EXERCISE OBJECTIVE »
Collect the lines of the entries where "dashboard" shows up.
*** Opening of EXTRACTED MATERIAL ***
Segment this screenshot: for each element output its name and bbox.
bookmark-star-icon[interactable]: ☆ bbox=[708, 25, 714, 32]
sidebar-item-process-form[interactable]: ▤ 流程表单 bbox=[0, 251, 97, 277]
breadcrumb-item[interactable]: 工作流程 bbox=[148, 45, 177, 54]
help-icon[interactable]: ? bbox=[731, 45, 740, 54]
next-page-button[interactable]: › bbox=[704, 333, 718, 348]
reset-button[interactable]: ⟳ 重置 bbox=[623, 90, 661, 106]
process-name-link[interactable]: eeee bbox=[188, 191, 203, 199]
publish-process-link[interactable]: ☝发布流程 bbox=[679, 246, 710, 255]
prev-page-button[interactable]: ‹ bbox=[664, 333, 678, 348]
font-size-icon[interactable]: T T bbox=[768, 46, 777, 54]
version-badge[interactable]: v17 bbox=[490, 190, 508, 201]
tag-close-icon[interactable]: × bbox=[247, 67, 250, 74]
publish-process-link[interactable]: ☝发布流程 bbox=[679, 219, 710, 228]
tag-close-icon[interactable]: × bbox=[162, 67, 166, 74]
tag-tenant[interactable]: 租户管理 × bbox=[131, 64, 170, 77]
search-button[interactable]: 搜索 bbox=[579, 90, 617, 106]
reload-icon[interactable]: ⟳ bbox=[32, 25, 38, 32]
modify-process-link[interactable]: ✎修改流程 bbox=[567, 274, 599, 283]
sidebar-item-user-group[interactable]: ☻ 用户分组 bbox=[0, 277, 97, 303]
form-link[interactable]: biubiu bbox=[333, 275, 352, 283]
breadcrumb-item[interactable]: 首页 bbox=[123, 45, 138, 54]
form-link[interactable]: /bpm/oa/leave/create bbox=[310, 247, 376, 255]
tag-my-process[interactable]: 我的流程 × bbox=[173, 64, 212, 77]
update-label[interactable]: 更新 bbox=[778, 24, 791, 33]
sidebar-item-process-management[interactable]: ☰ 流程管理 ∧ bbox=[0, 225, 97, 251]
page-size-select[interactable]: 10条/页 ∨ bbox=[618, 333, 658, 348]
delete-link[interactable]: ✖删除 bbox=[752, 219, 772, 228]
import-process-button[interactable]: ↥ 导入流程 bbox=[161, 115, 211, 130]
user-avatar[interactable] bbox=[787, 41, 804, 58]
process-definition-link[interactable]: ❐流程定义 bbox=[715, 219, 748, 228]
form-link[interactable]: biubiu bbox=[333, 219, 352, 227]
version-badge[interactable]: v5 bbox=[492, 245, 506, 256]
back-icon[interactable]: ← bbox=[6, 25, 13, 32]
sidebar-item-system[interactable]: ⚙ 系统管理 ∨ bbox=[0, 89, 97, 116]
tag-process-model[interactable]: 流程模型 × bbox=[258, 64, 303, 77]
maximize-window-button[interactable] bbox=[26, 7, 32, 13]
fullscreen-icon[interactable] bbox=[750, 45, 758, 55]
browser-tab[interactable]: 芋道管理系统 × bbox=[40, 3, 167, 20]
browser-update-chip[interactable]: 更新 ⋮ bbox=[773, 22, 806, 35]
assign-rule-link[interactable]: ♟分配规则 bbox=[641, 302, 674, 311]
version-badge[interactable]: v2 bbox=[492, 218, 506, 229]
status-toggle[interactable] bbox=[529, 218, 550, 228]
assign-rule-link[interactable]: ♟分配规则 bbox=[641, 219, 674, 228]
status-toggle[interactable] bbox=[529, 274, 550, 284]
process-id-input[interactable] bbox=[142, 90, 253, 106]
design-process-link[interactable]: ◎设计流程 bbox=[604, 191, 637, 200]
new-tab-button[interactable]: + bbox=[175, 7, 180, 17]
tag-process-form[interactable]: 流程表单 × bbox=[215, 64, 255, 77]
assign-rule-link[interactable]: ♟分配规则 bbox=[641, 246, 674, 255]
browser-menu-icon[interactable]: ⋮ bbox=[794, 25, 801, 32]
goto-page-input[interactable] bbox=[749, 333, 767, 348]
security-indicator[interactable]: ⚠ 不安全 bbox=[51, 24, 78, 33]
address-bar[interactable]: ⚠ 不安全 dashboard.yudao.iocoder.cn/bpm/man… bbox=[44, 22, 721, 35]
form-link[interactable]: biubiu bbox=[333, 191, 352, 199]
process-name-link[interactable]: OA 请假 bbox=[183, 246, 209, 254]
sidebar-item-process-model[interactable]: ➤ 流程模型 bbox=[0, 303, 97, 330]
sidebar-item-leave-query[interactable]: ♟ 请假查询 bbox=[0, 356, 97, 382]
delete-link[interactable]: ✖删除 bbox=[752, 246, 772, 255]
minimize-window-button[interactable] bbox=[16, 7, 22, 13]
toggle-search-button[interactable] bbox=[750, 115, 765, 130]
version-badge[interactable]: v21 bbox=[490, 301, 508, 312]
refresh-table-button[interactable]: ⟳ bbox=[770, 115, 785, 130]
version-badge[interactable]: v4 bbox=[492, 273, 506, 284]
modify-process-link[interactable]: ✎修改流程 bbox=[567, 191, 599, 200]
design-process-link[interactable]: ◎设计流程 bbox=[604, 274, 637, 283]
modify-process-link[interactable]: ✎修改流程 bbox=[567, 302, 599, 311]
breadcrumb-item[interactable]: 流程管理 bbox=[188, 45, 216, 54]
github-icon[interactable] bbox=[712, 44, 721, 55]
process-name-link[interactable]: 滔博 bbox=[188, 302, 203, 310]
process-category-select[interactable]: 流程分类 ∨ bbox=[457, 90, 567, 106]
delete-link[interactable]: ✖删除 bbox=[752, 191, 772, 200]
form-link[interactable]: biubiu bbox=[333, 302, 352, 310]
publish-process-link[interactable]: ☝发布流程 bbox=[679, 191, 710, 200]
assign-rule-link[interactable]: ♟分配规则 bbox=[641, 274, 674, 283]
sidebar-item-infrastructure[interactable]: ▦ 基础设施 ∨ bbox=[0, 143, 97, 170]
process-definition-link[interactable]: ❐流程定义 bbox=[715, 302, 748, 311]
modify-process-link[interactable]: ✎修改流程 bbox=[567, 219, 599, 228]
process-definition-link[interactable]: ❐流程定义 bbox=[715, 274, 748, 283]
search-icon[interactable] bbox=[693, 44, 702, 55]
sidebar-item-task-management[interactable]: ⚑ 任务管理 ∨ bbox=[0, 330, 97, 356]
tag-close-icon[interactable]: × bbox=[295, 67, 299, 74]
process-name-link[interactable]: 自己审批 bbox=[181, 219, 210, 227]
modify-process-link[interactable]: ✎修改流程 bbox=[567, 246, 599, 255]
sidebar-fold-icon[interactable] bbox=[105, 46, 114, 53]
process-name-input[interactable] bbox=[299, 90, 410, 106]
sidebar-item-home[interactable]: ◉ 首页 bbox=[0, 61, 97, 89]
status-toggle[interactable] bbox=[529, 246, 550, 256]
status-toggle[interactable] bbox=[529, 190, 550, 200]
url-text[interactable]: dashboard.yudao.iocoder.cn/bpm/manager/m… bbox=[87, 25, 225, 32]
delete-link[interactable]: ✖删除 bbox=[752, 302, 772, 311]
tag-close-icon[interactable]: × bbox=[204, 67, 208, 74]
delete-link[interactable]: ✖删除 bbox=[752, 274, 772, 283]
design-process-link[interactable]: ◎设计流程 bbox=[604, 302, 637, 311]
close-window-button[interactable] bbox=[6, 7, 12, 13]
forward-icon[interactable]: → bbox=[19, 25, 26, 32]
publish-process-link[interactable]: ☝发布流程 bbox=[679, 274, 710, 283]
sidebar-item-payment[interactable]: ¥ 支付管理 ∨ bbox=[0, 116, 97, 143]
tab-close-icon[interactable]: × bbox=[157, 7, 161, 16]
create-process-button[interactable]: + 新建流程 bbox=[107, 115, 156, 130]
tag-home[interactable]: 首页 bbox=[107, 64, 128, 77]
*** Close of EXTRACTED MATERIAL ***
SOLUTION TO THIS TASK »
address-bar[interactable]: ⚠ 不安全 dashboard.yudao.iocoder.cn/bpm/man… bbox=[44, 22, 721, 35]
url-text[interactable]: dashboard.yudao.iocoder.cn/bpm/manager/m… bbox=[87, 25, 225, 32]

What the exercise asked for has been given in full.